WORK TASK: Write out every record exactly as it appears. Skip the pictures.

[Extracted page text data]
********************

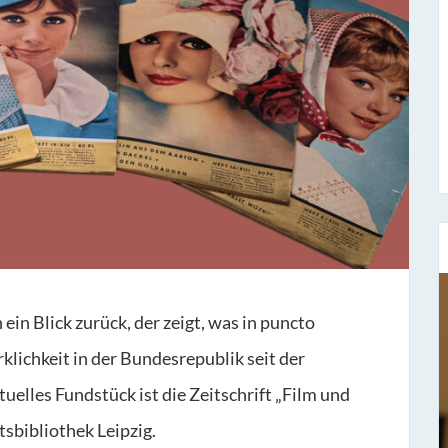
ein Blick zurück, der zeigt, was in puncto
Sieben Fragen an...
klichkeit in der Bundesrepublik seit der
Stefan Fischer
uelles Fundstück ist die Zeitschrift „Film und
Seit dem 1. November 1977 hat er bei uns
tsbibliothek Leipzig.
gearbeitet und ist der Leiter unse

********************

SOLUTION TO THIS PROBLEM:
ein Blick zurück, der zeigt, was in puncto
Sieben Fragen an...
klichkeit in der Bundesrepublik seit der
Stefan Fischer
uelles Fundstück ist die Zeitschrift „Film und
Seit dem 1. November 1977 hat er bei uns
tsbibliothek Leipzig.
gearbeitet und ist der Leiter unse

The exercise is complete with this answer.